Stoned Moments — Discovering I’m a Cat Person

Always Thought I was a Dog Guy. But Now I’m Not So Sure.

Bryce Post
6 min readSep 18, 2023

Free-flowing and frequently amusing thoughts often percolate through my brain after I smoke, vape, or nosh on a creative-inducing strain of cannabis. Sometimes I decide to jot down these stoned moments. Then, after a nap (and occasionally forgetting I even wrote anything until checking my notes), I go back and do a little sober editing. But I’ve never shared these thoughts with anyone. After a good deal of thought, I believe it’s time to start sharing these thoughts as a unique way to normalize the herb while also showcasing its creative capability. Maybe these toughtgasms will merely blow some minds and/or provide a few laughs along the way, thereby reducing the stigma that certain artistic and creative individuals may have about the plant. PLEASE NOTE: I am in no way encouraging anyone under the age of 21 to consume cannabis for any reason. I simply aim to show a fresh facet of my writing while advocating for something I believe will be beneficial to others.

It wasn’t until maybe close to three years ago that I understood I was a cat person.

It was right before an overwhelming majority of the population pronounced the pandemic to be genuine, not because trained healthcare professionals said so or because our world leaders suddenly began investing in Pfizer. It was when Tom Hanks became sick with COVID and then the NBA was forced to shut down. Around that same time, myself and my ex took in the 17-year-old cat from her family.

After we adopted Fifi the cat (just an FYI, I had nothing to do with the name), a flood of memories I had forgotten (or perhaps blocked out) came bursting back to me after all these years. I remembered that whenever I visited a friend who owned a cat, at some point in the covo, they’d usually say something to the effect of,

“Oh wow, my cat, Mr. SaucyBritches, seems to really like you for some reason.”

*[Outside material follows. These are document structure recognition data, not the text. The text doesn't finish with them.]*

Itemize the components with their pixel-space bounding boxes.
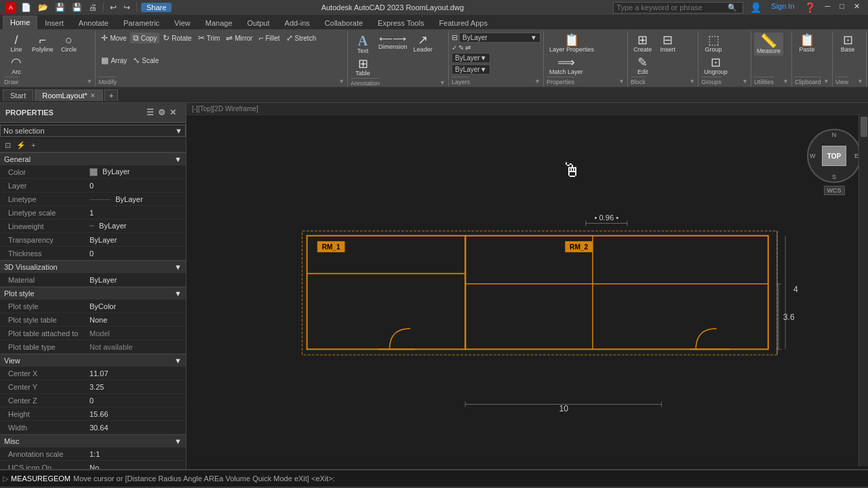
layer-prop-expand-icon[interactable]: ▼ (618, 78, 625, 85)
linetype-prop-value[interactable]: ──── ByLayer (90, 195, 182, 203)
draw-line-button[interactable]: / Line (4, 33, 28, 54)
annotscale-prop-value[interactable]: 1:1 (90, 450, 182, 458)
annotation-text-button[interactable]: A Text (351, 33, 375, 56)
annotation-leader-button[interactable]: ↗ Leader (411, 33, 435, 54)
material-prop-value[interactable]: ByLayer (90, 276, 182, 284)
utilities-expand-icon[interactable]: ▼ (783, 78, 789, 85)
maximize-button[interactable]: □ (837, 2, 847, 14)
layer-match-icon[interactable]: ⇌ (465, 44, 471, 52)
tab-view[interactable]: View (167, 16, 198, 29)
match-properties-button[interactable]: ⟹ Match Layer (547, 55, 586, 77)
tab-output[interactable]: Output (240, 16, 277, 29)
draw-polyline-button[interactable]: ⌐ Polyline (29, 33, 56, 54)
width-prop-value[interactable]: 30.64 (90, 424, 182, 432)
modify-move-button[interactable]: ✛Move (98, 33, 129, 43)
linetype-selector[interactable]: ByLayer ▼ (452, 64, 490, 75)
close-button[interactable]: ✕ (851, 2, 863, 14)
groups-expand-icon[interactable]: ▼ (742, 78, 748, 85)
ucsicon-on-prop-value[interactable]: No (90, 464, 182, 470)
view-section-header[interactable]: View ▼ (0, 354, 186, 367)
color-selector[interactable]: ByLayer ▼ (452, 53, 490, 63)
viewport[interactable]: [-][Top][2D Wireframe] RM_1 (186, 103, 868, 469)
group-button[interactable]: ⬚ Group (701, 33, 726, 54)
layer-properties-button[interactable]: 📋 Layer Properties (547, 33, 597, 54)
qa-new[interactable]: 📄 (19, 2, 33, 13)
qa-save[interactable]: 💾 (53, 2, 67, 13)
signin-button[interactable]: Sign In (768, 2, 797, 14)
selection-dropdown[interactable]: No selection ▼ (0, 125, 186, 137)
prop-btn-quick-select[interactable]: ⚡ (14, 140, 28, 150)
viewcube-top[interactable]: TOP (822, 146, 846, 166)
modify-stretch-button[interactable]: ⤢Stretch (283, 33, 319, 43)
linescale-prop-value[interactable]: 1 (90, 209, 182, 217)
centerz-prop-value[interactable]: 0 (90, 396, 182, 405)
thickness-prop-value[interactable]: 0 (90, 249, 182, 258)
draw-expand-icon[interactable]: ▼ (86, 78, 92, 85)
modify-expand-icon[interactable]: ▼ (338, 78, 344, 85)
qa-saveas[interactable]: 💾 (70, 2, 84, 13)
help-icon[interactable]: ❓ (802, 2, 818, 14)
doc-tab-roomlayout[interactable]: RoomLayout* ✕ (35, 89, 103, 101)
tab-annotate[interactable]: Annotate (71, 16, 116, 29)
ungroup-button[interactable]: ⊡ Ungroup (701, 55, 730, 77)
draw-arc-button[interactable]: ◠ Arc (4, 55, 28, 77)
measure-button[interactable]: 📏 Measure (754, 33, 783, 56)
layer-make-current-icon[interactable]: ✓ (452, 44, 457, 52)
modify-scale-button[interactable]: ⤡Scale (130, 55, 161, 66)
annotation-expand-icon[interactable]: ▼ (439, 79, 446, 86)
modify-array-button[interactable]: ▦Array (98, 55, 130, 66)
transparency-prop-value[interactable]: ByLayer (90, 236, 182, 244)
viewcube[interactable]: N S E W TOP WCS (807, 122, 861, 190)
wcs-label[interactable]: WCS (824, 186, 845, 195)
view-expand-icon[interactable]: ▼ (857, 78, 863, 85)
tab-close-icon[interactable]: ✕ (90, 92, 96, 99)
share-button[interactable]: Share (141, 3, 172, 12)
modify-rotate-button[interactable]: ↻Rotate (160, 33, 194, 43)
canvas-area[interactable]: RM_1 RM_2 (186, 115, 868, 466)
clipboard-expand-icon[interactable]: ▼ (823, 78, 829, 85)
tab-collaborate[interactable]: Collaborate (317, 16, 370, 29)
prop-tool-close[interactable]: ✕ (168, 107, 178, 118)
layers-expand-icon[interactable]: ▼ (534, 78, 540, 85)
tab-parametric[interactable]: Parametric (116, 16, 167, 29)
minimize-button[interactable]: ─ (823, 2, 833, 14)
layer-selector[interactable]: ByLayer ▼ (459, 33, 540, 43)
tab-home[interactable]: Home (3, 16, 37, 29)
plot-section-header[interactable]: Plot style ▼ (0, 287, 186, 300)
height-prop-value[interactable]: 15.66 (90, 410, 182, 418)
plotstyle-table-prop-value[interactable]: None (90, 316, 182, 324)
edit-block-button[interactable]: ✎ Edit (631, 55, 655, 77)
prop-tool-select[interactable]: ☰ (145, 107, 155, 118)
color-prop-value[interactable]: ByLayer (90, 167, 182, 176)
qa-redo[interactable]: ↪ (121, 2, 132, 13)
modify-copy-button[interactable]: ⧉Copy (130, 33, 159, 43)
general-section-header[interactable]: General ▼ (0, 152, 186, 165)
view-base-button[interactable]: ⊡ Base (835, 33, 860, 54)
doc-tab-start[interactable]: Start (3, 89, 33, 101)
search-input[interactable] (616, 3, 725, 12)
qa-print[interactable]: 🖨 (87, 2, 99, 13)
insert-block-button[interactable]: ⊟ Insert (656, 33, 680, 54)
misc-section-header[interactable]: Misc ▼ (0, 434, 186, 447)
prop-tool-options[interactable]: ⚙ (157, 107, 167, 118)
tab-addins[interactable]: Add-ins (277, 16, 317, 29)
draw-circle-button[interactable]: ○ Circle (57, 33, 81, 54)
search-box[interactable]: 🔍 (613, 2, 743, 14)
prop-btn-pickadd[interactable]: + (29, 140, 37, 150)
modify-trim-button[interactable]: ✂Trim (195, 33, 223, 43)
centerx-prop-value[interactable]: 11.07 (90, 369, 182, 378)
prop-btn-select-all[interactable]: ⊡ (3, 140, 13, 150)
annotation-dimension-button[interactable]: ⟵⟶ Dimension (376, 33, 410, 52)
qa-open[interactable]: 📂 (36, 2, 50, 13)
tab-manage[interactable]: Manage (198, 16, 240, 29)
plotstyle-prop-value[interactable]: ByColor (90, 302, 182, 310)
lineweight-prop-value[interactable]: ━ ByLayer (90, 222, 182, 230)
scrollbar-v[interactable] (859, 115, 868, 466)
tab-insert[interactable]: Insert (37, 16, 71, 29)
centery-prop-value[interactable]: 3.25 (90, 383, 182, 391)
tab-express[interactable]: Express Tools (370, 16, 431, 29)
annotation-table-button[interactable]: ⊞ Table (351, 56, 375, 78)
modify-mirror-button[interactable]: ⇌Mirror (223, 33, 255, 43)
tab-featured[interactable]: Featured Apps (431, 16, 495, 29)
create-block-button[interactable]: ⊞ Create (631, 33, 655, 54)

Chances are, I wouldn’t have remembered if this was just a one-time occurrence. But, because this reaction was communicated verbally several times by various cat owners, it must have stuck with me somewhere, despite nearly forgetting about them. I never gave it much thought, probably because I was distracted by getting stoned alongside my friends. Honestly, my buddies could have easily said, “Oh, serial killers seem to really like you.”

To be clear, as far as I know, nobody has ever said that to me, but the same principle applies. If it was just a one-time thing, I’d probably think the person was high or something. But if multiple people (especially serial killers) said that, it’s bound to stay there somewhere. Side note: You may find it upsetting that I tangentially compared cats to serial killers, but that’s only because most cats are serial killers if you think about it. They crave a routine, even if it’s weird; they bring you trophies of their kills; they stare at you uncomfortably; they stalk their prey; they often, but not always, torture their prey. Cats are the serial killers of the animal kingdom.

Anyway, the point is, this old ass-cat took a liking to me as well. And, sure enough, the now-ex-goddess had the same reaction when we took in this 87-year-old serial killer.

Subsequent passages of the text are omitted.